University has contract with Washington State Correctional Industries; last big purchase was in 2018



WSU Libraries went through Washington State Correctional Industries to have existing furniture reupholstered.

PUNEET BSANTI, Deputy news editor

Editor’s note: A follow-up to this article has been published containing more details about Correctional Industries.

WSU has furniture everywhere, from chairs and tables in the Compton Union Building to the blue dorm mattresses — but what students do not know is that some of the furniture was made by incarcerated prisoners from Washington State Correctional Industries. 

Aaron Cunningham, Auxiliary Facility Services director, said Facilities Services has a state contract that allows them to purchase from multiple vendors, including CI. The last big purchase from CI was for Waller Hall in 2018.

Mary Cook, School of Language, Cultures, and Race doctoral student and teaching assistant, said she believes CI is exploiting the prisoners who make the furniture, and that WSU should not be buying from them at all.

Cook said she prepares a lecture about prison slavery every semester for her Comparative Ethnic Studies 101: Intro to Race and Racism in the United States class. 

According to CI’s website, their mission is to promote a positive work ethic and provide work experience for prisoners who will be returning to local communities. However, Cook said she believes the reality is much darker than that. 

“[CI] is a privatized prison industry that is specifically made to run prisons as a business and maximize profits while minimizing costs at the expense of incarcerated people,” she said. 

Cook showed her class documentaries and videos on the reality of privatized prisons. She said these prisons normally have poor food and a low-quality environment because they do not want to spend money on cleaning.

In addition, prisoners only make a few cents per product for the furniture they make, she said. If buyers go onto the CI website, they sell furniture for steep prices. There are fabric chairs listed for around $450, and a wooden chair is listed for $235.

Facilities project manager Stacy Gravel said different departments have the option of going through CI for furniture. 

“WSU Libraries went through Correctional Industries to have existing lounge furniture reupholstered,” Gravel said. “I have not actually placed an order [through CI], but I have directed people there for assistance.” 

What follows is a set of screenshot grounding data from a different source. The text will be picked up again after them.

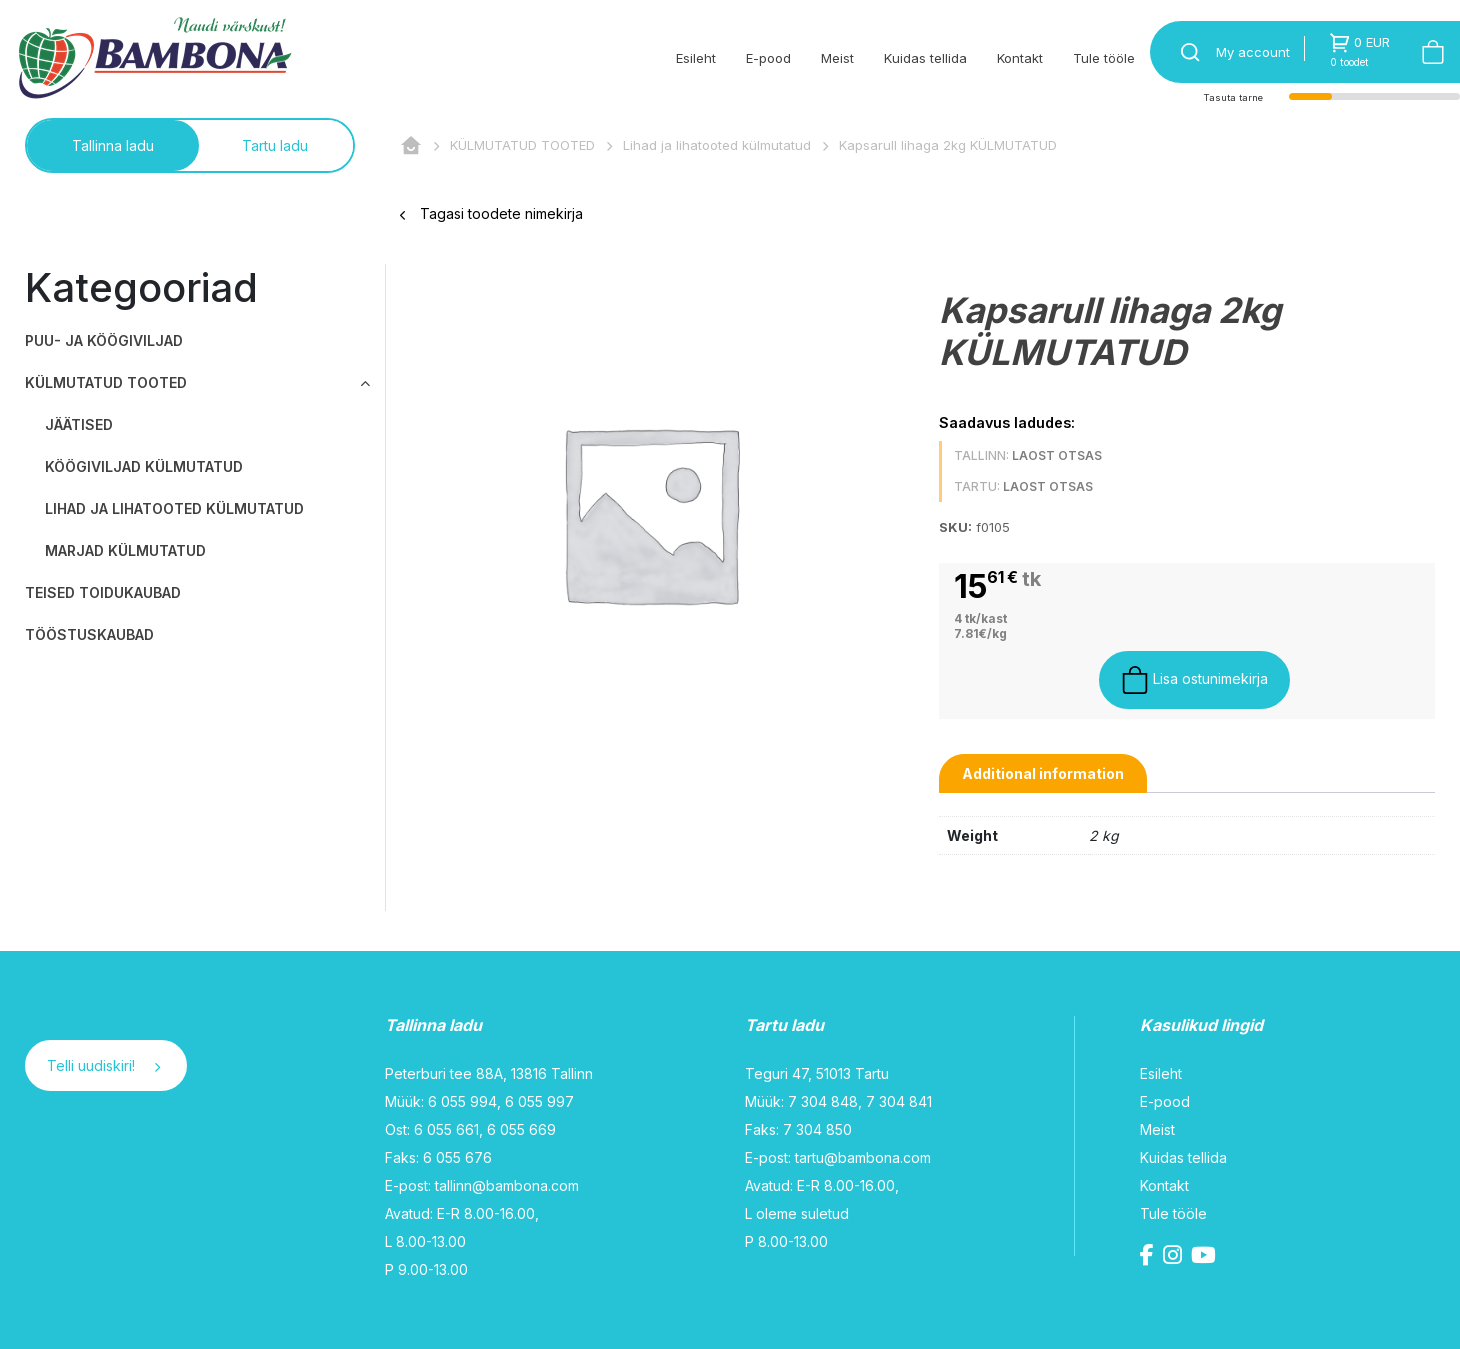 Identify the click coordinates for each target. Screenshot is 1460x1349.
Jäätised (79, 424)
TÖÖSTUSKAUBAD (89, 634)
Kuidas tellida (925, 58)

Cook said she believes CI is using their prisons as slave labor and that WSU should not be paying into it. 

Privatized prisons in Washington leave prisoners with bad mental and physical health because of the poor upkeep of the prisons. There is also no healthcare for prisoners, despite them working and making furniture, Cook said. 

She said prisons go against the 13th Amendment, which prohibits slavery except as a form of punishment for a crime.

“Because of how the 13th Amendment is directed, it has shaped the prison system to basically be a tool to continue slavery into the modern-day,” Cook said. 

While WSU has purchased furniture from CI, Cunningham said they have no obligation to do so. The newer dorms, Northside and Global Scholars, were not outfitted by CI, but through other vendors, he said. 

“We haven’t done much furniture purchasing from them in recent years,” he said.

Cunningham said they have other vendors they tend to go to for furniture purchases.

In addition, Cunningham believes WSU would never conduct business with an organization that does forced labor.

“I believe the prisoners do get compensated and they get the work skills they need. I don’t believe the state of Washington would allow [forced labor],” Cunningham said. 

Despite CI not being used for major purchases, there is still furniture produced by them around campus, such as the metal green benches outside the CUB and the green recycle and trash stations, Gravel said.